Michael Block,^a Santiago Gómez-Ruiz ^b and Dirk Steinborn ^a ^*

^aInstitut für Chemie, Martin-Luther-Universität Halle-Wittenberg, Kurt-Mothes-Strasse 2, D-06120 Halle, Germany, and ^bDepartamento de Química Inorgánica y Analítica, ESCET, Universidad Rey Juan Carlos, 28933 Móstoles, Madrid, Spain
^*Correspondence e-mail: steinborn@chemie.uni-halle.de

(Received 28 August 2008; accepted 8 October 2008; online 15 October 2008)

In the title complex, [Rh(C₆H₁₆P₂)₂][RhCl₂(C₈H₁₂)], the asymmetric unit contains two [Rh(dmpe)₂] [dmpe = 1,2-bis(dimethylphosphino)ethane] half-cations, lying on inversion centers, and an [RhCl₂(cod)]⁻ (cod = 1,5-cyclooctadiene) anion, wherein Rh is coordinated by two chloride ligands and two olefinic π-bonds of the cyclooctadiene ligand. The Rh atoms in the cations and anion exhibit square-planar coordination and are separated without any unusual interactions.

Related literature

For related literature, see: Fairlie & Bosnich (1987 ); Wang et al. (2000 ); Cao et al. (2000 ). For a description of the Cambridge Structural Databsae, see: Allen (2002 ).

Experimental

Crystal data

[Rh(C₆H₁₆P₂)₂][RhCl₂(C₈H₁₂)]
M_r = 685.15
Triclinic, $[P \overline 1]$
a = 10.4972 (2) Å
b = 11.2873 (4) Å
c = 13.0884 (4) Å
α = 71.657 (3)°
β = 80.388 (2)°
γ = 68.346 (3)°
V = 1365.83 (8) Å³
Z = 2
Mo Kα radiation
μ = 1.65 mm⁻¹
T = 130 (2) K
0.4 × 0.2 × 0.2 mm

Data collection

Oxford Diffraction CCD Xcalibur S diffractometer
Absorption correction: multi-scan (CrysAlis RED; Oxford Diffraction, 2008 $[Oxford Diffraction (2008). CrysAlis CCD and CrysAlis RED. Oxford Diffraction Ltd, Abingdon, England.]$ ) T_min = 0.648, T_max = 0.720
40667 measured reflections
8309 independent reflections
6991 reflections with I > 2σ(I)
R_int = 0.027

Refinement

R[F² > 2σ(F²)] = 0.022
wR(F²) = 0.052
S = 1.01
8309 reflections
264 parameters
H-atom parameters constrained
Δρ_max = 1.06 e Å⁻³
Δρ_min = −0.74 e Å⁻³

Data collection: CrysAlis CCD (Oxford Diffraction, 2008 $[Oxford Diffraction (2008).

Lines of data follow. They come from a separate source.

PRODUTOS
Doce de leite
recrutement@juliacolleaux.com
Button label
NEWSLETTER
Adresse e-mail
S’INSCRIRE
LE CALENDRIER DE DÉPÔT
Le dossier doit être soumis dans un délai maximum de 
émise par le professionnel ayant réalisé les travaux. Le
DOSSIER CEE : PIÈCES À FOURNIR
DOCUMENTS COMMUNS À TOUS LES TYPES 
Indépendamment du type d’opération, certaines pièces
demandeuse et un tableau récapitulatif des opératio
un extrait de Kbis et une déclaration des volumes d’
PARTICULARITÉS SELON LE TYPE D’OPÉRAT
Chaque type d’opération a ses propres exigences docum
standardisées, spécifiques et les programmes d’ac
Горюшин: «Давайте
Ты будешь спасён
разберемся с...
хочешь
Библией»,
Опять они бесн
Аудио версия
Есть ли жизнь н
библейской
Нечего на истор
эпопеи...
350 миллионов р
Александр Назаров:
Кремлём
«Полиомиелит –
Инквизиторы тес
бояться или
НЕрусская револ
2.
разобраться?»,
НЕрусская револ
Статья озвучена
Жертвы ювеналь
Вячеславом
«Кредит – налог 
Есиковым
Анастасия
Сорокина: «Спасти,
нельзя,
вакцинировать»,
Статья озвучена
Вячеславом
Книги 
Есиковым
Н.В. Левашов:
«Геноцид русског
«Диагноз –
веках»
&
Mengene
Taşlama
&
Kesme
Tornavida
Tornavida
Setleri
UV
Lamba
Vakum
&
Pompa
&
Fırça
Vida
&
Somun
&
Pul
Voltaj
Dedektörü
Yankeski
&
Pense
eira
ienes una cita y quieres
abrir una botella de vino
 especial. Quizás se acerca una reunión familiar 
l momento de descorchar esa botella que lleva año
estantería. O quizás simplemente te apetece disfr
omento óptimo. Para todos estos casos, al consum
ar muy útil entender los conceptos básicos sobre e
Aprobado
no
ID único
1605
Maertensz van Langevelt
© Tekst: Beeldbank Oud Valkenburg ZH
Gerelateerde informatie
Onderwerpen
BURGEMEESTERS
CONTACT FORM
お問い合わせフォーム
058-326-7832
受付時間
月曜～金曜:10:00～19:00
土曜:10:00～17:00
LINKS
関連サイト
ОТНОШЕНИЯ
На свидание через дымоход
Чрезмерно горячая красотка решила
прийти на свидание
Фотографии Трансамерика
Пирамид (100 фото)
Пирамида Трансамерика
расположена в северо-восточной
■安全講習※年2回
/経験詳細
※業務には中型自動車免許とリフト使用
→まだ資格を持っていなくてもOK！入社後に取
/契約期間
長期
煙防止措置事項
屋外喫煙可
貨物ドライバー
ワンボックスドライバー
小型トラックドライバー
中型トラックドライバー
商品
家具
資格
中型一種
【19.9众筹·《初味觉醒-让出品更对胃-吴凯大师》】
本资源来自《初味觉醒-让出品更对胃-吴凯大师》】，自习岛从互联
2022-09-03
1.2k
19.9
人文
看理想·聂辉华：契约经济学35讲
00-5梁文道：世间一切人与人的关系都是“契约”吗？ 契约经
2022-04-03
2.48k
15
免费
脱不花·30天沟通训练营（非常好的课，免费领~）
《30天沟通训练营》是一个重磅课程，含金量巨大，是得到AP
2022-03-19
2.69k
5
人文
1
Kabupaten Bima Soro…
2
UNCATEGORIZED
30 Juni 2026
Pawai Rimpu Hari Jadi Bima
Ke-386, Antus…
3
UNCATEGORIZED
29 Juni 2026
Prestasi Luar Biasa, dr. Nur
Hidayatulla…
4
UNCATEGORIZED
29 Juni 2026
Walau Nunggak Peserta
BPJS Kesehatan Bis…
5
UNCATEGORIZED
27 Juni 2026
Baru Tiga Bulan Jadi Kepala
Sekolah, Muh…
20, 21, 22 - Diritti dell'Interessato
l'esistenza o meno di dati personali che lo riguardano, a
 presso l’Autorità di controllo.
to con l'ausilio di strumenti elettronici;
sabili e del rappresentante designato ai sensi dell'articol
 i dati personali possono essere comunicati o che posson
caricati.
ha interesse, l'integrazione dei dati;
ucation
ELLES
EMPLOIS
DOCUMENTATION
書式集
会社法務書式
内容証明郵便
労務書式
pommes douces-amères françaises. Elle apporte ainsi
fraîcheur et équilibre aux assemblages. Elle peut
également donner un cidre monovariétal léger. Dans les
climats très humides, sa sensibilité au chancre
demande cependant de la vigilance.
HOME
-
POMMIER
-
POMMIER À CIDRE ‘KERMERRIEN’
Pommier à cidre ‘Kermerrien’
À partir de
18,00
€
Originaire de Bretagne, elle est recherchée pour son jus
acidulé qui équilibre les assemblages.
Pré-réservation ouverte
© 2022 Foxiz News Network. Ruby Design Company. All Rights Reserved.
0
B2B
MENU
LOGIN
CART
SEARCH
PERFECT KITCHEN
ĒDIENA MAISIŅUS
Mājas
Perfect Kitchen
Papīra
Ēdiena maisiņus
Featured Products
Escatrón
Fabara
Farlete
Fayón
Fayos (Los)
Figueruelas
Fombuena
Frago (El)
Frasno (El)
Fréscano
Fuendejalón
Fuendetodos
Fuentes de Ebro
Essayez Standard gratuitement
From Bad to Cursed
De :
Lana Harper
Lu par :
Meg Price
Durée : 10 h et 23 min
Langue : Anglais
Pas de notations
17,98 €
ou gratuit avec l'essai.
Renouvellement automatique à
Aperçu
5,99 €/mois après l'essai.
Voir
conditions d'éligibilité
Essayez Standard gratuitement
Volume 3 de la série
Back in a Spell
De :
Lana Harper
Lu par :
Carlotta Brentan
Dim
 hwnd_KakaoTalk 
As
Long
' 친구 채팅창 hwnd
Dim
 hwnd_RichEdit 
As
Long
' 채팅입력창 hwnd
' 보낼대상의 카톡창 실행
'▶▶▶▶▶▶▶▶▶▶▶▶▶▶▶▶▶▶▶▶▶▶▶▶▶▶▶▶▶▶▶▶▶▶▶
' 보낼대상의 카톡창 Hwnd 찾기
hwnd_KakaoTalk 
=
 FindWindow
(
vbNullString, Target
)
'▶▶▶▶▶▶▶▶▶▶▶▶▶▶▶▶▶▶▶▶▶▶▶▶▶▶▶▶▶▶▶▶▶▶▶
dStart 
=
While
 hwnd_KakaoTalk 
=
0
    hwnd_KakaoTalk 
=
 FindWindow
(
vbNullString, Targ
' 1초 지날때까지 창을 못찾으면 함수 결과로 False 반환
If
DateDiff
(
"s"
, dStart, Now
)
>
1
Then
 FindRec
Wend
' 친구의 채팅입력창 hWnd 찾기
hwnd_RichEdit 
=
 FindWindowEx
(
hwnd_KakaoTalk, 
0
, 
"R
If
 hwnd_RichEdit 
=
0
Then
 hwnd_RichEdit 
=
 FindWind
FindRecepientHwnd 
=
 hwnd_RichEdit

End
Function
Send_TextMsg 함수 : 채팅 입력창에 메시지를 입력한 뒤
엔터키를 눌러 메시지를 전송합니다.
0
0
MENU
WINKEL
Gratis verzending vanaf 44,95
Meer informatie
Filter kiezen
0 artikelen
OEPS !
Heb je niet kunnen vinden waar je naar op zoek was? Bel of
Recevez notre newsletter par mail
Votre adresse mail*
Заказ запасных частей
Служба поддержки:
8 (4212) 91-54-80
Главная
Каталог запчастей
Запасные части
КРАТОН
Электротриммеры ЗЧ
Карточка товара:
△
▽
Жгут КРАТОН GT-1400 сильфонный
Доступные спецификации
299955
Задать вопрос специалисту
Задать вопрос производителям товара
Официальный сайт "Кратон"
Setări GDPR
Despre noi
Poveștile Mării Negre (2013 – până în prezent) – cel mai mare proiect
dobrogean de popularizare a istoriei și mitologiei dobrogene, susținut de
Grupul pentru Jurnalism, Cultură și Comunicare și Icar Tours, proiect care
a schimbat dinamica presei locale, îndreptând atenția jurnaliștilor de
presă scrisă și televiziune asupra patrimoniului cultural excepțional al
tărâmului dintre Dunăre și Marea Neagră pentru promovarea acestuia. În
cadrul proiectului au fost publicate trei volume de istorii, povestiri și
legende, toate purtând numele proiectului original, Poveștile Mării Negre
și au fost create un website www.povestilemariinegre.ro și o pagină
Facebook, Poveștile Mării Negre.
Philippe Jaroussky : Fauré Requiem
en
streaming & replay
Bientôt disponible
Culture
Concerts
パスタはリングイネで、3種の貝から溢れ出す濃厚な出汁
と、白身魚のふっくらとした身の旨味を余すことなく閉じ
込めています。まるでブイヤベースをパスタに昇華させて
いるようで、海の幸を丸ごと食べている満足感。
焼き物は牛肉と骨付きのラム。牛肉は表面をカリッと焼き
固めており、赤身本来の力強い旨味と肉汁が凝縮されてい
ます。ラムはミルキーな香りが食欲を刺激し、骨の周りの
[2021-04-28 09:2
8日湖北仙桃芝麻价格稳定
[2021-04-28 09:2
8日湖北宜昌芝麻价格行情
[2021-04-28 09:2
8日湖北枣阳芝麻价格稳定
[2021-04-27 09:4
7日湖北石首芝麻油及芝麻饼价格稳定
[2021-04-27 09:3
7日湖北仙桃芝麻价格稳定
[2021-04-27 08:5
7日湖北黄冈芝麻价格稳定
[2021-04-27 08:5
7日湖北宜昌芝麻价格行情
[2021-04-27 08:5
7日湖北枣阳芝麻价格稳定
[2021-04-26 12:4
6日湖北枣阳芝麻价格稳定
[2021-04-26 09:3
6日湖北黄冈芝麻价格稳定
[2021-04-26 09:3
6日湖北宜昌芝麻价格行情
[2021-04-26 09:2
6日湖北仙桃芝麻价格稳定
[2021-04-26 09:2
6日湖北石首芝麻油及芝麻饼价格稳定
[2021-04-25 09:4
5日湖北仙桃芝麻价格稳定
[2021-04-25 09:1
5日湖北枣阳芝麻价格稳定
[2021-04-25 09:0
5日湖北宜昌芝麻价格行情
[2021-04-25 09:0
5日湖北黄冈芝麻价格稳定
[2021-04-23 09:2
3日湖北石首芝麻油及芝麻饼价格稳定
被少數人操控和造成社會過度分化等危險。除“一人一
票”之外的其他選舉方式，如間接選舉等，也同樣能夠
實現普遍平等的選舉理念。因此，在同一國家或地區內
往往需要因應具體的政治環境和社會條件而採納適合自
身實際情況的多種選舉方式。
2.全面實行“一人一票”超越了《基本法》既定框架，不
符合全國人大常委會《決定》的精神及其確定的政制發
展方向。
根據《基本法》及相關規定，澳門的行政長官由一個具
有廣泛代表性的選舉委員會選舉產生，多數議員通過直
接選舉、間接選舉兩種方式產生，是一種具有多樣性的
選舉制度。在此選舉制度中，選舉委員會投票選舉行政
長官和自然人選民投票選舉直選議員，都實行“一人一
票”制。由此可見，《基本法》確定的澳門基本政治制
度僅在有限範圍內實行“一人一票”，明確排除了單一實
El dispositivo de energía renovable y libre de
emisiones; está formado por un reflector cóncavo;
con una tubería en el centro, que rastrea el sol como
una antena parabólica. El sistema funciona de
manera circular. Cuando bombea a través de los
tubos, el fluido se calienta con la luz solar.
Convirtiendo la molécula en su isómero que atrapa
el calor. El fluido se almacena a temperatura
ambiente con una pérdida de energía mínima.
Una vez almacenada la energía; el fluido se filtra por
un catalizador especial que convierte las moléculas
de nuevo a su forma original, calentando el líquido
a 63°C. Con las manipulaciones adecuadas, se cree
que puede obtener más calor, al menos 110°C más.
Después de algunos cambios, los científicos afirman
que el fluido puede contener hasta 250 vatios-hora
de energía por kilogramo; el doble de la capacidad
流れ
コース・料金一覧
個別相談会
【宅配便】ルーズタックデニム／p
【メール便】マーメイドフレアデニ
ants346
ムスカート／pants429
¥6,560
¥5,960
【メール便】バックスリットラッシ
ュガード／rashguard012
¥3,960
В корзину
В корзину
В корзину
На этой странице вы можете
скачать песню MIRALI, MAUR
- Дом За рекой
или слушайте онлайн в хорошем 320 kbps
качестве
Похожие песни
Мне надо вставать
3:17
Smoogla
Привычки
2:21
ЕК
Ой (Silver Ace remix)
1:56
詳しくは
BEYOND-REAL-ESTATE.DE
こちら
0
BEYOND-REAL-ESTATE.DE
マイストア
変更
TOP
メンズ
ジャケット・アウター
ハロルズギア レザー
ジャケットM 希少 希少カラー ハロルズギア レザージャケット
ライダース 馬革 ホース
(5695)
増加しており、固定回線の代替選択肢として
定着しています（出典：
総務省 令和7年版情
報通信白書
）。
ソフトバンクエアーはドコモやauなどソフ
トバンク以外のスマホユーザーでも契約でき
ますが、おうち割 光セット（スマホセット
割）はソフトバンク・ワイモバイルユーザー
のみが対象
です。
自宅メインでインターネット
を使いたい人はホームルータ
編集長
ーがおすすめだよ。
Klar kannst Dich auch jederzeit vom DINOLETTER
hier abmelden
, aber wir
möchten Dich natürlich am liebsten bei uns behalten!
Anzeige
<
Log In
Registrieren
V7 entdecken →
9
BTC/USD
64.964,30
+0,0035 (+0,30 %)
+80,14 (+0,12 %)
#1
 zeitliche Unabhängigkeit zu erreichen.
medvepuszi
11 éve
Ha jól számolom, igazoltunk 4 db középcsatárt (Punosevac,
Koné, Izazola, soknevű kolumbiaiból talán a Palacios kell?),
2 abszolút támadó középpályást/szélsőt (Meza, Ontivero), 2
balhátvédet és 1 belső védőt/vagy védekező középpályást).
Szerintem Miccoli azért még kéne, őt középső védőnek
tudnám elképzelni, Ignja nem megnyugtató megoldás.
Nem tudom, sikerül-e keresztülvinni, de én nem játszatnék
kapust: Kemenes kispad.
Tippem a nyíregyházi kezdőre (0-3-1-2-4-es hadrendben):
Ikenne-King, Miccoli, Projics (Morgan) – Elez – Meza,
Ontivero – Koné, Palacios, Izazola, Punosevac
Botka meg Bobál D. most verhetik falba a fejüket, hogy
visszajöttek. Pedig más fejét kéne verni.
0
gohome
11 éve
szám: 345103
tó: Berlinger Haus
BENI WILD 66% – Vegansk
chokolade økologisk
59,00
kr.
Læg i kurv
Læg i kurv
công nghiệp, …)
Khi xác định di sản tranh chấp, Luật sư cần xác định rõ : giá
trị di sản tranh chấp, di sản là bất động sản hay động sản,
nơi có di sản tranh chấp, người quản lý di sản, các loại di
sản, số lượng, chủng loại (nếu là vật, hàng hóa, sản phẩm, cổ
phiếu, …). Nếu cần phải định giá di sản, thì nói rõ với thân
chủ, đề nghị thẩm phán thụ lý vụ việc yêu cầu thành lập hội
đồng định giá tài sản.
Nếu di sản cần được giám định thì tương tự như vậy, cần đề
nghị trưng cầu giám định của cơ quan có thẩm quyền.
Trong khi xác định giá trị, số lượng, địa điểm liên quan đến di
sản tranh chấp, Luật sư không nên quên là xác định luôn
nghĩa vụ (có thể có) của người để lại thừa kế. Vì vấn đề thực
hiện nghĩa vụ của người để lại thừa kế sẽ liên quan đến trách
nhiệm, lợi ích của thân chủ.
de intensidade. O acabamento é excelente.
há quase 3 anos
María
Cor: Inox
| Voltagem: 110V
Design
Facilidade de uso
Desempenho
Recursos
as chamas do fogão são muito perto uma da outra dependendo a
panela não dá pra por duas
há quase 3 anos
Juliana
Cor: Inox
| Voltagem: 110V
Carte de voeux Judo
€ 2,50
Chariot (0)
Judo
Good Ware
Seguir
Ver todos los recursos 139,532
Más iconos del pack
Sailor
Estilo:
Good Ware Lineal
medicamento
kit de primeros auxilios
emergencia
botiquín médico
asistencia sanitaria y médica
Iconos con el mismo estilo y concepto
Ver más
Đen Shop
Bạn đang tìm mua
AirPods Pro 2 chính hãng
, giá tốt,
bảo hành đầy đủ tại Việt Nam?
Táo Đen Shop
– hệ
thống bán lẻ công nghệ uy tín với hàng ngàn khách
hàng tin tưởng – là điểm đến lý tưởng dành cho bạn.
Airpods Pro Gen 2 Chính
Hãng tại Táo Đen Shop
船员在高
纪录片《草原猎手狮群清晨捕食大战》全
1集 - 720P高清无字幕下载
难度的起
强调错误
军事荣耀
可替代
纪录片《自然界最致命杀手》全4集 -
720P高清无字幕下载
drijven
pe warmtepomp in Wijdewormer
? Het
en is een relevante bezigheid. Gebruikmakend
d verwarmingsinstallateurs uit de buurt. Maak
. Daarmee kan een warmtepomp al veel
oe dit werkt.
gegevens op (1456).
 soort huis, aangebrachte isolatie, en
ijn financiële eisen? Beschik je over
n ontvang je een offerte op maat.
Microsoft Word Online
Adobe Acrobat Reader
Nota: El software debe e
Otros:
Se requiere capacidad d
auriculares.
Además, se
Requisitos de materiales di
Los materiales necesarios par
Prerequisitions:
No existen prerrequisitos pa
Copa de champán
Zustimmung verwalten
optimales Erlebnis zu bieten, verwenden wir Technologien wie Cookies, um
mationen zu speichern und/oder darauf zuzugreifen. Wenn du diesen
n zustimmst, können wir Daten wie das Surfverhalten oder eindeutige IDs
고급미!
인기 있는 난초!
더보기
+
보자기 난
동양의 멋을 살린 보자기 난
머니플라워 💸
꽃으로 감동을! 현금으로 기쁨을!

CrysAlis CCD and CrysAlis RED. Oxford Diffraction Ltd, Abingdon, England.]$ ); cell refinement: CrysAlis RED (Oxford Diffraction, 2008 $[Oxford Diffraction (2008). CrysAlis CCD and CrysAlis RED. Oxford Diffraction Ltd, Abingdon, England.]$ ); data reduction: CrysAlis RED; program(s) used to solve structure: SHELXS97 (Sheldrick, 2008 ); program(s) used to refine structure: SHELXL97 (Sheldrick, 2008); molecular graphics: ORTEP-3 (Farrugia, 1997 ); software used to prepare material for publication: SHELXL97.

Supporting information

Crystal structure: contains datablocks I, global. DOI: 10.1107/S1600536808032509/pv2102sup1.cif

Structure factors: contains datablock I. DOI: 10.1107/S1600536808032509/pv2102Isup2.hkl

checkCIF report

Comment top

In the asymmetric unit of the title complex, [Rh(dmpe)₂][RhCl₂(cod)], one anion, [RhCl₂(cod)]^-, and two halves of the cation, [Rh(dmpe)₂]⁺, were found. Each of the two [Rh(dmpe)₂]⁺ cations exhibited crystallogaphically imposed inversion symmetry with the rhodium atoms lying on the inverison centers. The anions and the cations are separated by normal van der Waals distances without unusual interactions (shortest distance between non-hydrogen atoms: C9···Cl2ⁱⁱ = 3.487 (2) Å, ((ii) -x + 1, -y + 1, -z + 1).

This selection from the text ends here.